Friday, August 12, 2011

US v. Aguila-Montes de Oca, No. 05-50170 (8-11-11) (en banc) (per curiam).

One hundred twenty-three pages of analysis in a per curiam opinion with fractured majorities, reluctant concurrences, strained logic, misreading of precedents, one compelling dissent, another mystifying dissent, snipping amongst the judges, and a mess of the categorical and modified categorical approaches. So what happened?


1. If a prior conviction is missing a generic element, the 9th decides that it can now use a modified categorical approach. The 9th therefore overrules Navarro-Lopez v. Gonzales, 503 F.3d 1063 (9th Cir. 2007) (en banc). Writing for one majority, Bybee tortures Taylor and Shepard to allow a court to look to facts supposedly necessary for a jury to find to support a missing element for a prior generic conviction.


2. Yet, applying that analysis to California Penal Code 459 and first degree burglary, a different majority overrules precedent that held it is a crime of violence for 2L1.2 purposes if the indictment or jury verdict has the allegation of "unlawful entry." The California statute is broader than the generic definition because its definition of "unlawful" allows for a privileged or consensual entry into a structure with felonious intent. In this case, the defendant's prior cannot be used as a crime of violence in a 2L1.2.

3. Berzon, in a compelling dissent (and concurrence for the burglary overrule), joined by Kozinski, W. Fletcher, M. Smith and N. Smith, writes a treatise on how wrong the majority is to overrule Navarro-Lopez. It is wrong because of Supremes precedent, which seeks to limit judicial fact-finding, and only uses a modified categorical approach in divisible statute matters. It is wrong because it misreads the approaches of other circuits. It is wrong because pragmatically, it creates a mess. It is wrong because it misreads so much.

4. Rawlison, joined by Gould, Silverman and Callahan, join Bybee in overruling Navarro-Lopez, but would go further and find that California's first degree burglary is a crime of violence because unlawful is unlawful. The dissent ends by saying that of course burglaries are violent.

All in all, a very strange opinion that calls out for a super-en banc or Supremes review for allowing a modified categorical approach in a "missing element" conviction.

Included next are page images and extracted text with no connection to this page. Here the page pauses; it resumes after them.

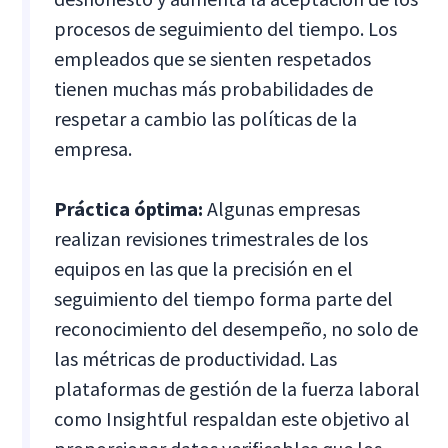
procesos de seguimiento del tiempo. Los
empleados que se sienten respetados
tienen muchas más probabilidades de
respetar a cambio las políticas de la
empresa.
Práctica óptima:
Algunas empresas
realizan revisiones trimestrales de los
equipos en las que la precisión en el
seguimiento del tiempo forma parte del
reconocimiento del desempeño, no solo de
las métricas de productividad. Las
plataformas de gestión de la fuerza laboral
como Insightful respaldan este objetivo al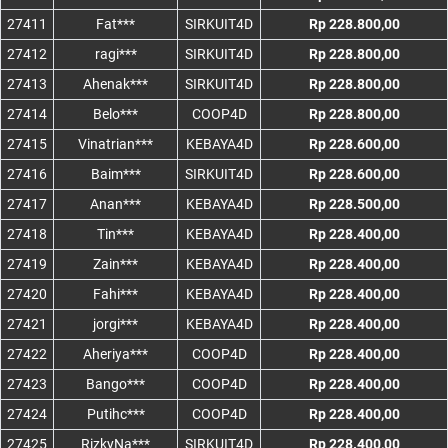
27411
Fat***
SIRKUIT4D
Rp 228.800,00
27412
ragi***
SIRKUIT4D
Rp 228.800,00
27413
Ahenak***
SIRKUIT4D
Rp 228.800,00
27414
Belo***
COOP4D
Rp 228.800,00
27415
Vinatrian***
KEBAYA4D
Rp 228.600,00
27416
Baim***
SIRKUIT4D
Rp 228.600,00
27417
Anan***
KEBAYA4D
Rp 228.500,00
27418
Tin***
KEBAYA4D
Rp 228.400,00
27419
Zain***
KEBAYA4D
Rp 228.400,00
27420
Fahi***
KEBAYA4D
Rp 228.400,00
27421
jorgi***
KEBAYA4D
Rp 228.400,00
27422
Aheriya***
COOP4D
Rp 228.400,00
27423
Bango***
COOP4D
Rp 228.400,00
27424
Putihc***
COOP4D
Rp 228.400,00
27425
RizkyNa***
SIRKUIT4D
Rp 228.400,00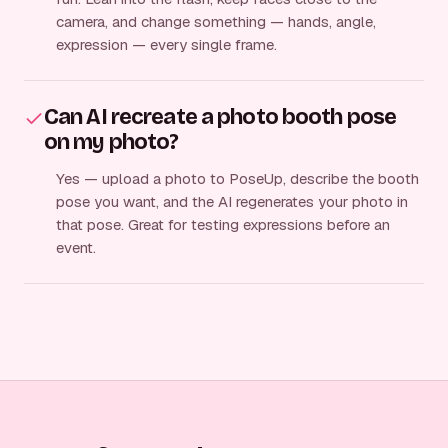
camera, and change something — hands, angle,
expression — every single frame.
Can AI recreate a photo booth pose
on my photo?
Yes — upload a photo to PoseUp, describe the booth
pose you want, and the AI regenerates your photo in
that pose. Great for testing expressions before an
event.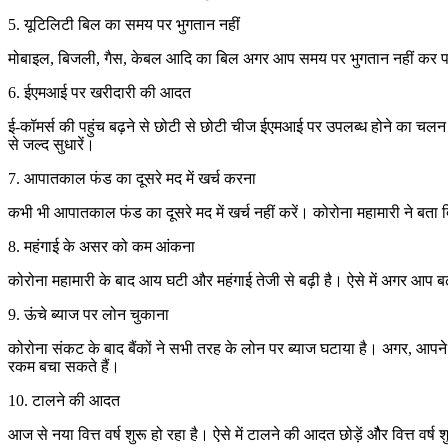
5. यूटिलिटी बिल का समय पर भुगतान नहीं
मोबाइल, बिजली, गैस, केबल आदि का बिल अगर आप समय पर भुगतान नहीं कर पा रह
6. ईएमआई पर खरीदारी की आदत
ई-कॉमर्स की पहुंच बढ़ने से छोटी से छोटी चीज ईएमआई पर उपलब्ध होने का 
से जल्द सुधारें।
7. आपातकाल फंड का दूसरे मद में खर्च करना
कभी भी आपातकाल फंड का दूसरे मद में खर्च नहीं करें। कोरोना महामारी ने बता
8. महंगाई के असर को कम आंकना
कोरोना महामारी के बाद आय घटी और महंगाई तेजी से बढ़ी है। ऐसे में अगर आप ब
9. ऊंचे ब्याज पर लोन चुकाना
कोरोना संकट के बाद बैंकों ने सभी तरह के लोन पर ब्याज घटाया है। अगर, आपने
रकम बचा सकते हैं।
10. टालने की आदत
आज से नया वित्त वर्ष शुरू हो रहा है। ऐसे में टालने की आदत छोड़ें औैर वित्त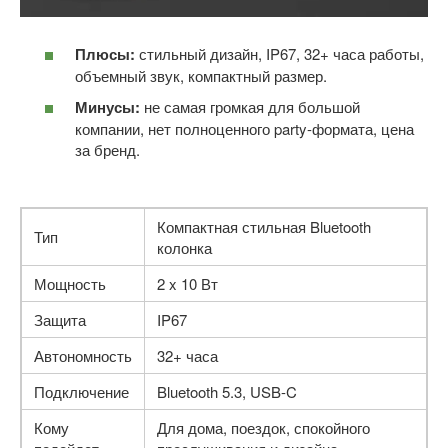
Плюсы:
стильный дизайн, IP67, 32+ часа работы,
объемный звук, компактный размер.
Минусы:
не самая громкая для большой
компании, нет полноценного party-формата, цена
за бренд.
Компактная стильная Bluetooth
Тип
колонка
Мощность
2 x 10 Вт
Защита
IP67
Автономность
32+ часа
Подключение
Bluetooth 5.3, USB-C
Кому
Для дома, поездок, спокойного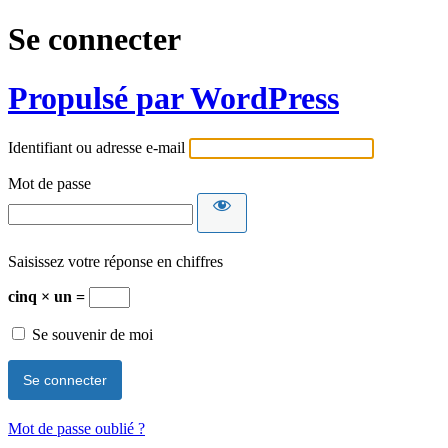
Se connecter
Propulsé par WordPress
Identifiant ou adresse e-mail
Mot de passe
Saisissez votre réponse en chiffres
cinq × un =
Se souvenir de moi
Mot de passe oublié ?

Congrats to Steve Hubachek and Vince Brunkow of the Federal Defenders of San Diego for winning the case for their client.

2 Comments:

Anonymous Anonymous said...

can anyone tell me what this case means to people facing the same enhancements charges?? please

Tuesday, August 16, 2011 10:38:00 AM  
Anonymous Anonymous said...

Are you serious. If only 2L1.2 prior is Cal. PC 459, then it should only be a four level enhancement, unless the government presents sufficient Sheperd documents to show that the actual burglary in your case fits within the generic definition of burglary.